I know, this all seems obvious – now.
But I didn’t think of it at the time. I should have. I remember going to a talk by Alex Stepanov several years ago, and he said that when writing the STL, one of his guiding principles was “Don’t throw away information”. Here, we are throwing away the position in the source list.
Not that it makes me feel better, but the C++ standards committee made the same mistake with std::copy_n
.
So, how do we fix it?
There’s the “don’t break existing code” school of thought
template<typename InputIterator, typename OutputIterator, typename Predicate>
OutputIterator copy_while ( InputIterator first, InputIterator last,
OutputIterator result, Predicate p, InputIterator *pos = NULL )
{
for ( ; first != last && p(*first); ++first )
*result++ = *first;
if ( pos != NULL )
*pos = first;
return result;
}
Advantages:
- Calling code does not have to change
- Callers who want the position from the input list can get it by passing the address of an iterator (in the second case)
Disadvantages:
- It’s ugly. The code used to be written in a functional style; all the parameters are input-only, and all the results are in the function return. That’s a powerful argument for me, and the fact that this function is all about side-effects (modifying the things that the iterators ‘point to’) only diminishes the argument somewhat.
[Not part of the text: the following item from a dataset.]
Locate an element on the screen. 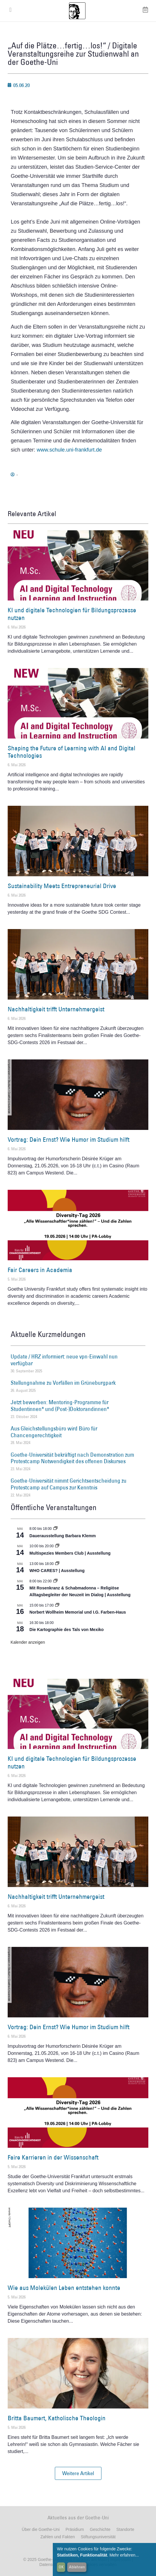  Faire Karrieren in der Wissenschaft is located at coordinates (53, 2157).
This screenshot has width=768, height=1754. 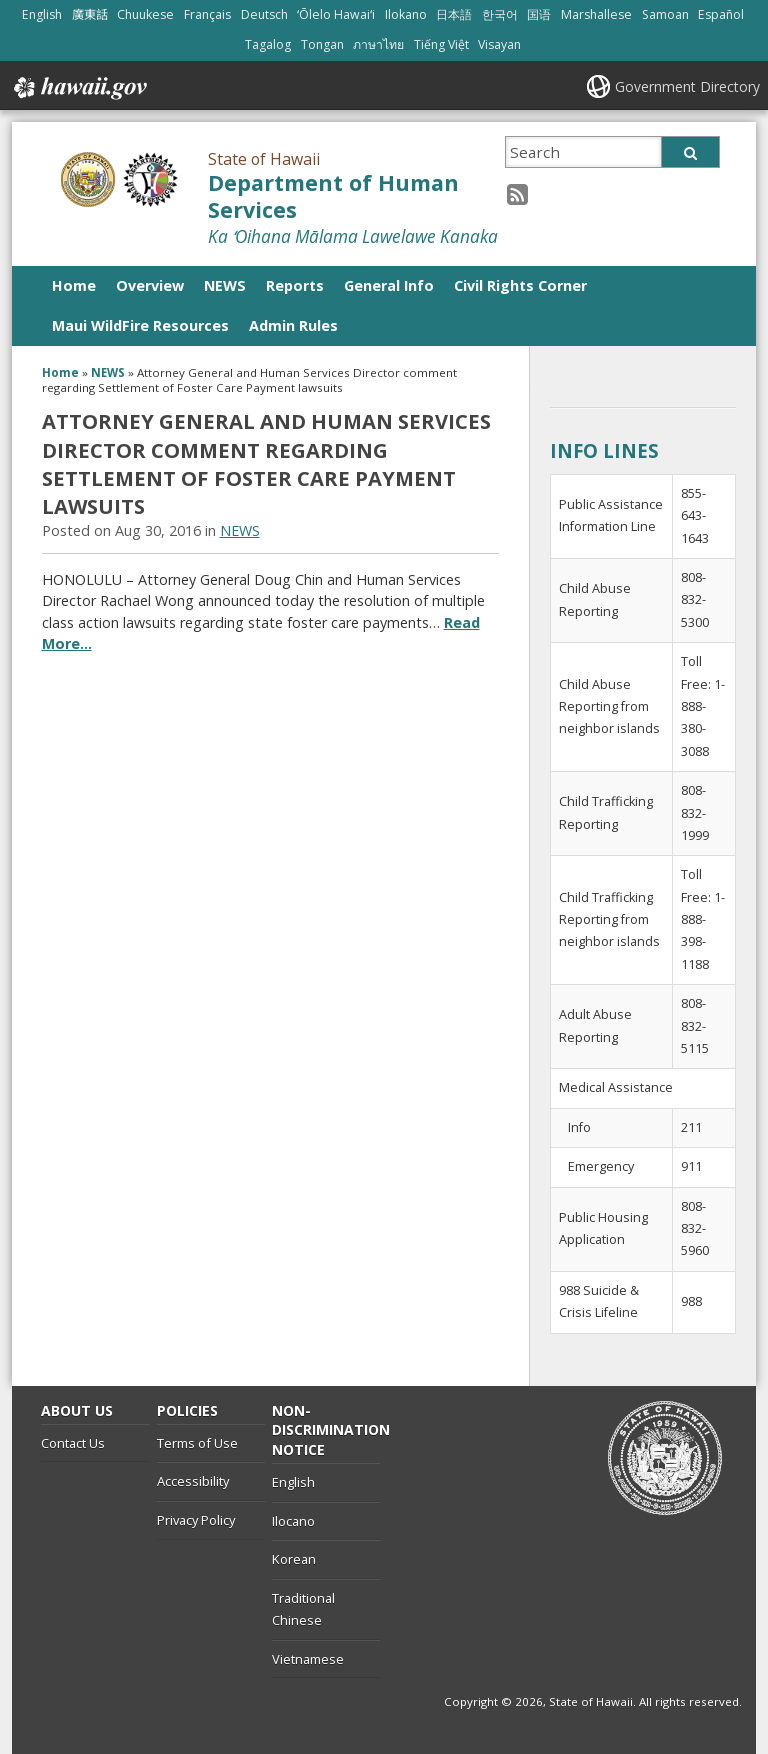 I want to click on Tiếng Việt [Open Tiếng Việt/vietnamese content], so click(x=441, y=44).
- It reduces our options in the future. A default argument has to be at the end of the parameter list.
How about we just “Make it right”, and screw the callers?
template<typename InputIterator, typename OutputIterator, typename Predicate>
std::pair<InputIterator, OutputIterator>
copy_while ( InputIterator first, InputIterator last,
OutputIterator result, Predicate p )
{
for ( ; first != last && p(*first); ++first )
*result++ = *first;
return std::make_pair(first, result);
}
Advantages:
- Matches the “style” of the STL. Parameters are inputs, results are outputs.
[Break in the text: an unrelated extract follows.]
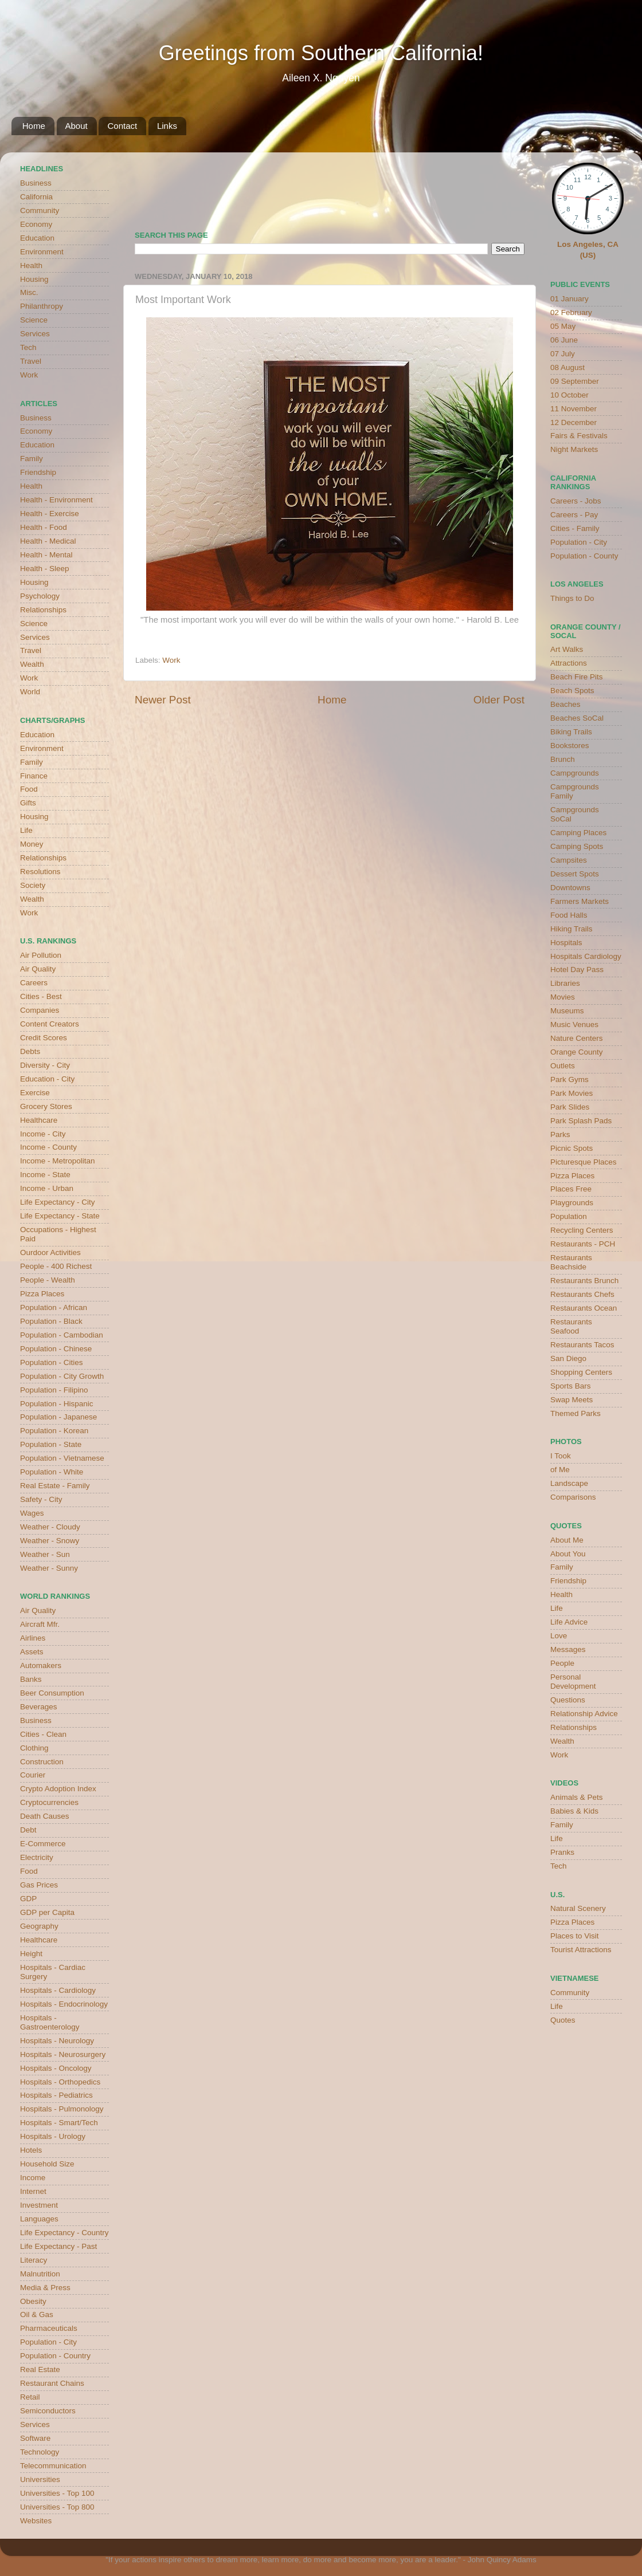  I want to click on Links, so click(167, 126).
- No hidden default arguments.
- The change is visible at compile time; there will be no “silent failures”.
Disadvantages:
- Calling code may have to change
- There are two scenarios to consider.
(void) copy_while (first, last, out, pred);
out2 = copy_while (first, last, out, pred);
In the first case, nothing has to change. The return value is not being used, so changing its type means nothing. In the second case, however, the calling site must be modified. Fortunately, the change is simple:
out2 = copy_while (first, last, out, pred).second;
or:
std::tie(std::ignore,out2) = copy_while (first, last, out, pred);
Can we “Make it right” and don’t screw the callers?
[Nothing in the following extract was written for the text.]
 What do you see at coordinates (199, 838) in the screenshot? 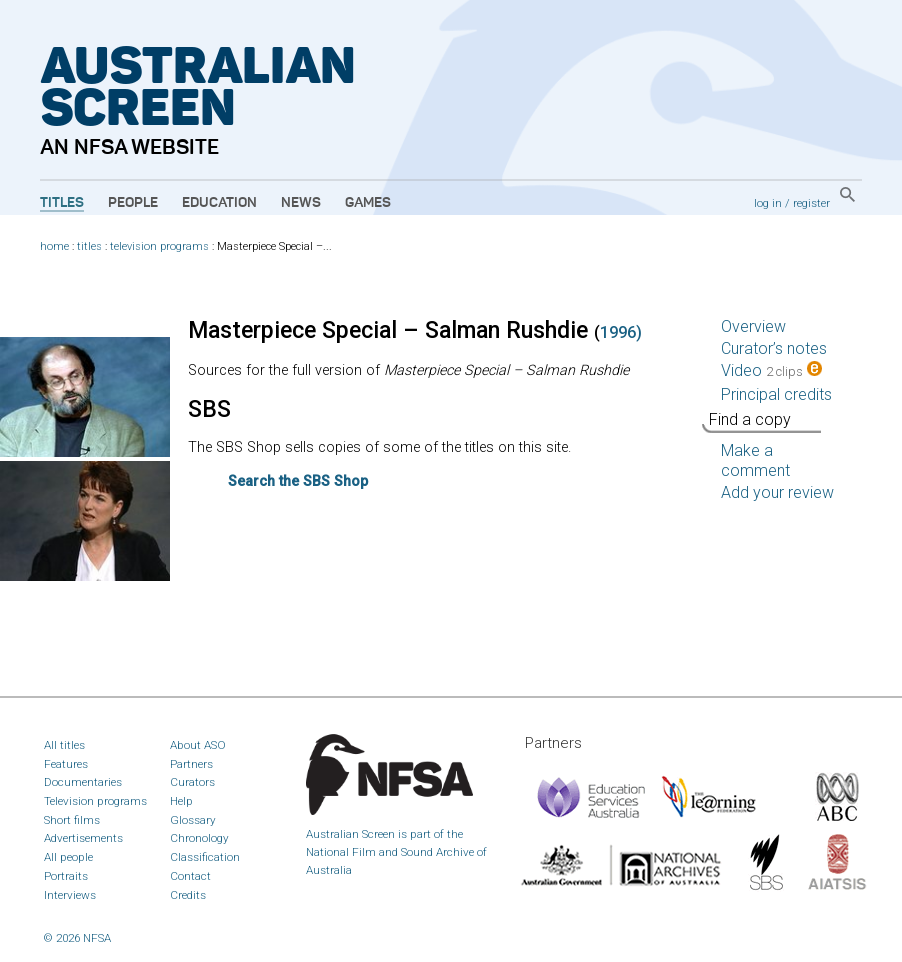 I see `Chronology` at bounding box center [199, 838].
On the boost mailing list, Sebastian Redl suggested using what he called a “biased_pair” type, which works like a std::pair
(and is convertible to a std::pair
), but also includes an implicit conversion (chosen at compile time) to either the first element of the pair or the second. For copy_while
, the conversion would be to OutputIterator
(the second element).
[ Added 03-03: Motti Lanzkron notes in the comments that this won’t work with auto
anyway. ]
Advantages:
- Calling code does not have to change
- The code is still written in a style that appeals to me; there’s no mixing of inputs and outputs in the parameter list.
Disadvantages:
- That’s a lot of infrastructure to build.
std::pair
is a distressingly complicated class. If Sebastian’s “biased_pair” was already in boost, I probably would have used it; but I didn’t want to write two classes and a bunch of boilerplate code. The cost, from my point of view, outweighed the benefit (not having to change calling code)
Conclusion
After some discussion on the boost list, I went with option #2 (break the callers). We’ll see how this works out.